↓↓↓
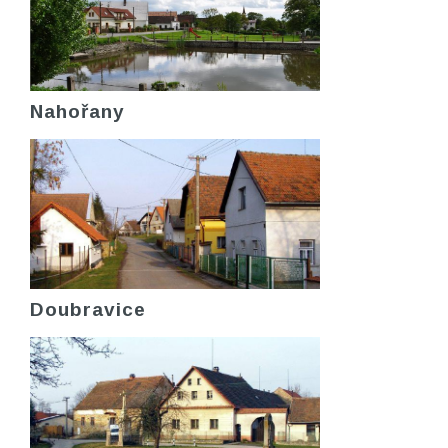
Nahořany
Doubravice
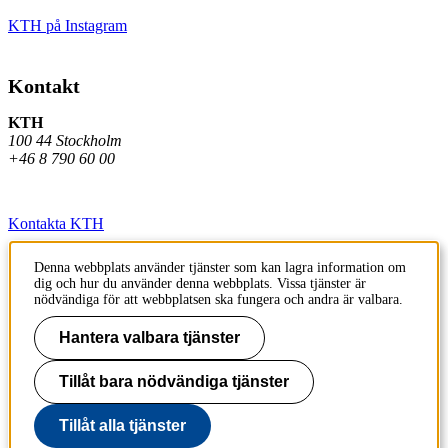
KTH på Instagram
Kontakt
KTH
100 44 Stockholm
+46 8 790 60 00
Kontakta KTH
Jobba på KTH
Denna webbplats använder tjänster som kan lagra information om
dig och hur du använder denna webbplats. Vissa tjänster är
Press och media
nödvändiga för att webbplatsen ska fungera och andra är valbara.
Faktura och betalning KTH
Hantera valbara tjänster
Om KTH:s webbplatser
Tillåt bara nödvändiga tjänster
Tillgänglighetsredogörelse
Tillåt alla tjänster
↑↑↑
↓↓↓
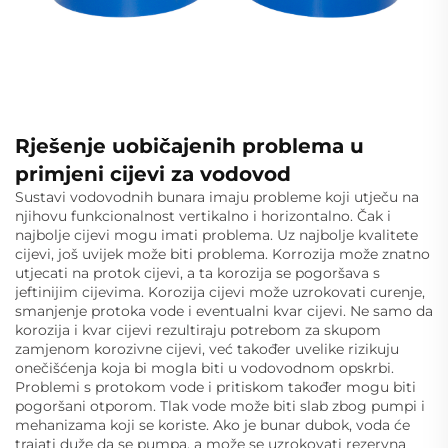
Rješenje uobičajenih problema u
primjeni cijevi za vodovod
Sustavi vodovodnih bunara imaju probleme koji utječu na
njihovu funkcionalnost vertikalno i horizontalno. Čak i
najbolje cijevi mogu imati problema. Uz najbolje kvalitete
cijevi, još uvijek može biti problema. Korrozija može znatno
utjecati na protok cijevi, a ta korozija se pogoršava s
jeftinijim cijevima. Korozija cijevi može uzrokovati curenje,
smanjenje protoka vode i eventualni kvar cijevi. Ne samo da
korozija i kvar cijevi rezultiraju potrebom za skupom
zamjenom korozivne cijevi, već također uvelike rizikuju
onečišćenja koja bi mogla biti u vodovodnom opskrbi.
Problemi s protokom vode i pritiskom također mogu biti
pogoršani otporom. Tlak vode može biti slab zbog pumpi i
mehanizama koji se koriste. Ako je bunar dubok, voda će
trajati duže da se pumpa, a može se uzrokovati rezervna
↑↑↑
Find where the line with "Faktura och betalning KTH" sits in the material above, then copy exactly from it through the line with "Tillåt alla tjänster". Add no other line.

» COMPLETED TASK:
Faktura och betalning KTH
Hantera valbara tjänster
Om KTH:s webbplatser
Tillåt bara nödvändiga tjänster
Tillgänglighetsredogörelse
Tillåt alla tjänster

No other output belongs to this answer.